A quick brine + high-heat roast + tasty dressing = best shrimp ever
- 1 1/2 pounds extra-large or jumbo shrimp ((about 20 per pound, peeled and deveined))
- 1 tablespoon coconut oil, (melted)
For the brine:
- 2 tablespoons finely ground sea salt
- 1 1/2 cups hot water
- 1 cup ice
For the dressing:
- 1 tablespoon minced fresh cilantro
- 1 teaspoon ground coriander
- 1 tablespoon lime juice
- pinch of cayenne pepper
- pinch of garlic powder
- 1 tablespoon extra-virgin olive oil
Brine the shrimp:
- Dissolve the salt in the hot water, and then stir in the ice.

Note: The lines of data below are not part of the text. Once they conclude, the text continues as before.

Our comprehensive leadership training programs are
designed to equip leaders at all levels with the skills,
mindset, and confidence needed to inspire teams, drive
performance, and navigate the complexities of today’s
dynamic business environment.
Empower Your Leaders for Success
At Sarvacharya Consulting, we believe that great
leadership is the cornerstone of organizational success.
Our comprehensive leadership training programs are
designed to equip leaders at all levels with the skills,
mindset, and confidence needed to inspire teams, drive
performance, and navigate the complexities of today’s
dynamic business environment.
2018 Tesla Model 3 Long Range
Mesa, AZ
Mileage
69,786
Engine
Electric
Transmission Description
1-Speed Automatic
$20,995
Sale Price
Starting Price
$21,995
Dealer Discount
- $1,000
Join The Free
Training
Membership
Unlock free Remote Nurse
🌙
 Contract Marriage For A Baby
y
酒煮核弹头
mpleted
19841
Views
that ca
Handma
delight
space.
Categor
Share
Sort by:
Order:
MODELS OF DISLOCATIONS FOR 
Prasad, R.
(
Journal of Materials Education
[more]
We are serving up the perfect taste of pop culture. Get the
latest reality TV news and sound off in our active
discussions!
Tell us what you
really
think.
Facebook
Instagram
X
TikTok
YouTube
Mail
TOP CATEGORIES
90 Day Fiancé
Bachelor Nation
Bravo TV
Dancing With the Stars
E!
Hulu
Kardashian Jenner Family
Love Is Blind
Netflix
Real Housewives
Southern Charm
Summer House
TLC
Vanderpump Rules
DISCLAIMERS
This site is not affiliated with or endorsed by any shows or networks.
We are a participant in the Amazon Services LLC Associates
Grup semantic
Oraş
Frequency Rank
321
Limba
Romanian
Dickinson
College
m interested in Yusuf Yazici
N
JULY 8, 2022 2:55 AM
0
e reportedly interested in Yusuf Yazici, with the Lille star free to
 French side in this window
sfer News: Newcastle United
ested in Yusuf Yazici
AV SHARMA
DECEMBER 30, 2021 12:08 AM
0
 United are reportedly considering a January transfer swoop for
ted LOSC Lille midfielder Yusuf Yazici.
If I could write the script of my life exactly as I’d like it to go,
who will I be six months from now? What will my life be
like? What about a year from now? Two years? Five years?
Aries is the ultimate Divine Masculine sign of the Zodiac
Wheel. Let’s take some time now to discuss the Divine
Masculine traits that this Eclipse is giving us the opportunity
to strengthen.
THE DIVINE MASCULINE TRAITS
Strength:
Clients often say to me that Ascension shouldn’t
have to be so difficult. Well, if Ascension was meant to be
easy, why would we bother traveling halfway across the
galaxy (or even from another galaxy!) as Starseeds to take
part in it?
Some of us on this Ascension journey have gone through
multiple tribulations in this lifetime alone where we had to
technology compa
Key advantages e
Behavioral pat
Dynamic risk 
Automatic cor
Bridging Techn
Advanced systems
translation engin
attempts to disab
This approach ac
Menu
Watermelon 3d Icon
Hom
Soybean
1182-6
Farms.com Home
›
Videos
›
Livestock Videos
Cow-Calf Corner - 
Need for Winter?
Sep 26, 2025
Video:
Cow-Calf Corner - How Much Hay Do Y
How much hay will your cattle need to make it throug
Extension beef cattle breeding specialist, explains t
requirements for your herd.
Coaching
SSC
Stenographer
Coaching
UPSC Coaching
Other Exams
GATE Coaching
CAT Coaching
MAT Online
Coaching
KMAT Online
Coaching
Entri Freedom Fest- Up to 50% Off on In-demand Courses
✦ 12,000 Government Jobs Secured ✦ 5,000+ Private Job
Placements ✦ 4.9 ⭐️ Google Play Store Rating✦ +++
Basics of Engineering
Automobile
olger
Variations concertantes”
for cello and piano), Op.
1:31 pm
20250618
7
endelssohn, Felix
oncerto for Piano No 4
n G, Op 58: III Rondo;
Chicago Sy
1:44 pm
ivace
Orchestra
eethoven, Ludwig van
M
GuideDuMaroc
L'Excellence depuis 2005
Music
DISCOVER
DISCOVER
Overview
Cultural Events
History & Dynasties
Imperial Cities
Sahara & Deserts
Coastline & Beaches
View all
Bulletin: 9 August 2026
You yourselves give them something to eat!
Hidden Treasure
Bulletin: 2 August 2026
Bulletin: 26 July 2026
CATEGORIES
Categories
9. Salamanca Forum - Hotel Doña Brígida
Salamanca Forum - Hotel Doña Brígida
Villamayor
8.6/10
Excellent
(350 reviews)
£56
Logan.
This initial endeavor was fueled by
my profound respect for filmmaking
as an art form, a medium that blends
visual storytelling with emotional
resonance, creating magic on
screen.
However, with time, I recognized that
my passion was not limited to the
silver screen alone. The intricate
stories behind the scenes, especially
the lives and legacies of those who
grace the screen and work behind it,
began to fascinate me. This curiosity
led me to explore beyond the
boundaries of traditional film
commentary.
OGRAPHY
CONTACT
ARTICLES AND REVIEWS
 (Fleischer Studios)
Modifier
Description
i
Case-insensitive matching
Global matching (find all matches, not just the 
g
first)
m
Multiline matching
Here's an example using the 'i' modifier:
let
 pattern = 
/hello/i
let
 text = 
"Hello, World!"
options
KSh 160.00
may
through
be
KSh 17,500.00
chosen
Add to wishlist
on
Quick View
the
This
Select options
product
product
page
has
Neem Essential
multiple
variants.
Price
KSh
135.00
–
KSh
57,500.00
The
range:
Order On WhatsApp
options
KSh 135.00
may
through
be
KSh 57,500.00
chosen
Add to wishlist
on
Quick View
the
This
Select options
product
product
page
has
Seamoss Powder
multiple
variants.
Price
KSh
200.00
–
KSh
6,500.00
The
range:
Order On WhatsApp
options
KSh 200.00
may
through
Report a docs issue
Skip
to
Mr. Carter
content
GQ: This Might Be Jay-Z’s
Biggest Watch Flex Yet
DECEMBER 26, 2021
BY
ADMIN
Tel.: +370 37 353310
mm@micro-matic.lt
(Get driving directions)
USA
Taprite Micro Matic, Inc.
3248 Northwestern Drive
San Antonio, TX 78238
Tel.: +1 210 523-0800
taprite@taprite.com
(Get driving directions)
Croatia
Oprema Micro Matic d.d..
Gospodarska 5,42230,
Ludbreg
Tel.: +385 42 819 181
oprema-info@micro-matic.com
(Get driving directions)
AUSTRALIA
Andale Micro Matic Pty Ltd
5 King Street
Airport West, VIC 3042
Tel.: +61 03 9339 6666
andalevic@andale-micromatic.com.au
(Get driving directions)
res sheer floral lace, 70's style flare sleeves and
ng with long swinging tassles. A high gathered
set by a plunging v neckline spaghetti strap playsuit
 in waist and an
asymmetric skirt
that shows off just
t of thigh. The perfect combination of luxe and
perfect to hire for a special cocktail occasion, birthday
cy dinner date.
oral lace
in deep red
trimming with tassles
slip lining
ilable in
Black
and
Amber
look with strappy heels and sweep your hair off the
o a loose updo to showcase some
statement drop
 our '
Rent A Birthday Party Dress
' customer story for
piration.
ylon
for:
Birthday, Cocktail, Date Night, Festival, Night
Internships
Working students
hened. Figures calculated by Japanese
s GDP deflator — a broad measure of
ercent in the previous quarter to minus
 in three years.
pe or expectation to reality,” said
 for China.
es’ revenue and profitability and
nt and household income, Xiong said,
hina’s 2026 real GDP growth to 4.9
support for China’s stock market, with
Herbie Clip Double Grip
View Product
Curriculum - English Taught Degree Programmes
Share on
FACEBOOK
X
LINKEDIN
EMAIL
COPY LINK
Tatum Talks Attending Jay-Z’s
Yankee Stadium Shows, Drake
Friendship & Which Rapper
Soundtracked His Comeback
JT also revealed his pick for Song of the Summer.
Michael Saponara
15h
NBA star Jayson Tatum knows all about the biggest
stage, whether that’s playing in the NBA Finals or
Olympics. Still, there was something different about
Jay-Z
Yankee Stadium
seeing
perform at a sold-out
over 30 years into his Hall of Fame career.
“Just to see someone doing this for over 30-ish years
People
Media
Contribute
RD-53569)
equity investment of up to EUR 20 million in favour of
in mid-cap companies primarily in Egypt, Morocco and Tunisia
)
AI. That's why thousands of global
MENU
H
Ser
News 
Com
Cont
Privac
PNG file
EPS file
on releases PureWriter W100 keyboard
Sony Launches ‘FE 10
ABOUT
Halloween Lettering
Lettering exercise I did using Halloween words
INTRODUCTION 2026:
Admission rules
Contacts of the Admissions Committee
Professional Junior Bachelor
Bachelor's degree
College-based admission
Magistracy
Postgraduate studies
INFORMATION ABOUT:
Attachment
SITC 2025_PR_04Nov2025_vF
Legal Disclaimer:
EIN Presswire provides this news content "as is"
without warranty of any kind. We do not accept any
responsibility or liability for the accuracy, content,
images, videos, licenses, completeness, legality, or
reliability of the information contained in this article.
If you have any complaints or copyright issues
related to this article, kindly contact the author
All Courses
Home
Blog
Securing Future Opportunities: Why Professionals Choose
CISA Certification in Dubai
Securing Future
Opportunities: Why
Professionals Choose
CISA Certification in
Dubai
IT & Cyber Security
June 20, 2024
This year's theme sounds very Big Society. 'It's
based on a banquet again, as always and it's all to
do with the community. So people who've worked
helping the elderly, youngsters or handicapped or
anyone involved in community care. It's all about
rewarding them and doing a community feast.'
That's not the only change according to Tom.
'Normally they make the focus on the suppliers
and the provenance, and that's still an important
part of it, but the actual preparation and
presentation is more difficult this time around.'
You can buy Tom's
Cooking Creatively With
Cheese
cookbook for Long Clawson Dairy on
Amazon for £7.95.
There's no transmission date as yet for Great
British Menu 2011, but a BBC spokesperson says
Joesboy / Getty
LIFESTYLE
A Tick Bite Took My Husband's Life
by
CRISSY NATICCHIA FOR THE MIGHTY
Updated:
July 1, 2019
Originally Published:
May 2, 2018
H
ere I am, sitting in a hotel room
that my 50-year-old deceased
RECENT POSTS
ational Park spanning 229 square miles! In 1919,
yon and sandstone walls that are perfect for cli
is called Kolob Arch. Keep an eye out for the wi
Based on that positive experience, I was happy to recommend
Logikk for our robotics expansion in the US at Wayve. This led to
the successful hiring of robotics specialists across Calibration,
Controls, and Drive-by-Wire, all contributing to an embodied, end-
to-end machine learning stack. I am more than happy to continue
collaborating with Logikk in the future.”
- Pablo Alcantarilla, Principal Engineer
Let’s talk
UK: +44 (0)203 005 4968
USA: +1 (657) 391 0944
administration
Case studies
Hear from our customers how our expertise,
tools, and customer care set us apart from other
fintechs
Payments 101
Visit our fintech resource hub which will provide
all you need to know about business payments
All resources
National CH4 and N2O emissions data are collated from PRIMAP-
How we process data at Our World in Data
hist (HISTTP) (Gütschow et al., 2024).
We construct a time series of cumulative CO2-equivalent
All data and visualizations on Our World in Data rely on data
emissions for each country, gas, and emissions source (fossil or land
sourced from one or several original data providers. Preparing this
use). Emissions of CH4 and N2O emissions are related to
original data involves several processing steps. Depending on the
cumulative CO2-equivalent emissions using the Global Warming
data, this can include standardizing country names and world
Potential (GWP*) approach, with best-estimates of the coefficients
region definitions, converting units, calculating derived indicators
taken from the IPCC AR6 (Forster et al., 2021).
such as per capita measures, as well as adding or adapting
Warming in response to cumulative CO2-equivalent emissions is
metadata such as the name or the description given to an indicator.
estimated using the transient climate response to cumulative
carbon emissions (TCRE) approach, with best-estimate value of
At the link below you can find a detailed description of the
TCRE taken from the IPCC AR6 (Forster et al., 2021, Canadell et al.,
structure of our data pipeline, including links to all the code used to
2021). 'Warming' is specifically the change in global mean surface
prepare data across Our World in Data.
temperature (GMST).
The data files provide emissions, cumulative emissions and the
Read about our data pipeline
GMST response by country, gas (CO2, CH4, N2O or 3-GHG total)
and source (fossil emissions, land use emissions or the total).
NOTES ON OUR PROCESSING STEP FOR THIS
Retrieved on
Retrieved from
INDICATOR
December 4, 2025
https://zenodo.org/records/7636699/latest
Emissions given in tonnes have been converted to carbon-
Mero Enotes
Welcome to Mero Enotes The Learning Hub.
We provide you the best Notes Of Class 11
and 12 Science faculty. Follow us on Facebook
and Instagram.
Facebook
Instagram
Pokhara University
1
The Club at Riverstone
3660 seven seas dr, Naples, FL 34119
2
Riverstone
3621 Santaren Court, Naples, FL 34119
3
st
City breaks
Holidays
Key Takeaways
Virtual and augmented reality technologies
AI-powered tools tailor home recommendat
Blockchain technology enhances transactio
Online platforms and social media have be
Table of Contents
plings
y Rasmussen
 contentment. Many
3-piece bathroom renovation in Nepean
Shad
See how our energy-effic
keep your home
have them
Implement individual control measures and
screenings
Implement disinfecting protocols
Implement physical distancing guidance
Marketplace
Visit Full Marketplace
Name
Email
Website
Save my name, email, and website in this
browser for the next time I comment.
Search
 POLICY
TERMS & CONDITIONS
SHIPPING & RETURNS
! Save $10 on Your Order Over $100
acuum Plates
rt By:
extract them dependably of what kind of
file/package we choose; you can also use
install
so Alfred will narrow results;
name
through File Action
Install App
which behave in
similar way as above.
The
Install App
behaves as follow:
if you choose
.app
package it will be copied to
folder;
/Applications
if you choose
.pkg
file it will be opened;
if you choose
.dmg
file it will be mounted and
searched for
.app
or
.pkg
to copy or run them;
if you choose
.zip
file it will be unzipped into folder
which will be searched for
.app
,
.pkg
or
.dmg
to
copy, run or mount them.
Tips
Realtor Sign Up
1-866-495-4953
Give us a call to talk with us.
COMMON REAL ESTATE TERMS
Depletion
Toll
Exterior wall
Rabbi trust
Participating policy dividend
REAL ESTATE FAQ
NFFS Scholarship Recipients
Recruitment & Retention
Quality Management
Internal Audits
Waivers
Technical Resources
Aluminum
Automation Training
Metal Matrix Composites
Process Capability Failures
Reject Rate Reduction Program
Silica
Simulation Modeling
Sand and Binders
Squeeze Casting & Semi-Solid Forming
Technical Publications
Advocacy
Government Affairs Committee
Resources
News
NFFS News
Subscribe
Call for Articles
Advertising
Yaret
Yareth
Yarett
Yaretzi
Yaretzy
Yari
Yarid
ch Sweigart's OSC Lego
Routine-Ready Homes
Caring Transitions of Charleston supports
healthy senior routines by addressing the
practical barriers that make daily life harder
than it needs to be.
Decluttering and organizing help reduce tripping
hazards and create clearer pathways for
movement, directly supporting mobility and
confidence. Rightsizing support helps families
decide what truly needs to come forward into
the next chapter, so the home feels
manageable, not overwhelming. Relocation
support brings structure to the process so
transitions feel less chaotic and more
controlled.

- Add the shrimp to the brine and refrigerate for 30 minutes. (If you’re in a rush, don’t sweat it. The brine makes the shrimp extra flavorful, but they will be delish with or without it)
Meanwhile, make the dressing:
- Combine the cilantro, coriander, lime juice, cayenne, and garlic powder in a large bowl. Whisk in the olive oil.
To roast the shrimp:
- Preheat the oven to 450°F and put a sheet pan in it to heat up.
- Remove the shrimp from the brine and rinse under cold water.
- Dry them well on paper towels and toss with the coconut oil.
- Once the oven and sheet pan are hot, carefully place the shrimp onto the sheet pan in a single layer.
- Roast for 2 minutes before carefully flipping the shrimp and roasting for another 2 minutes.
- Toss the shrimp in the dressing and serve either hot or chilled.
To grill the shrimp:
- After removing the shrimp from the brine, skewer them on metal or soaked bamboo skewers. Brush with oil.
- Heat your grill to medium-high. Grill the shrimp for 2 minutes on each side, or until cooked through.
- Slide the shrimp off the skewers into the dressing and toss.
These shrimp are fantastic either chilled and served with a chipotle dipping sauce, or in tacos, or over rice or cauliflower rice.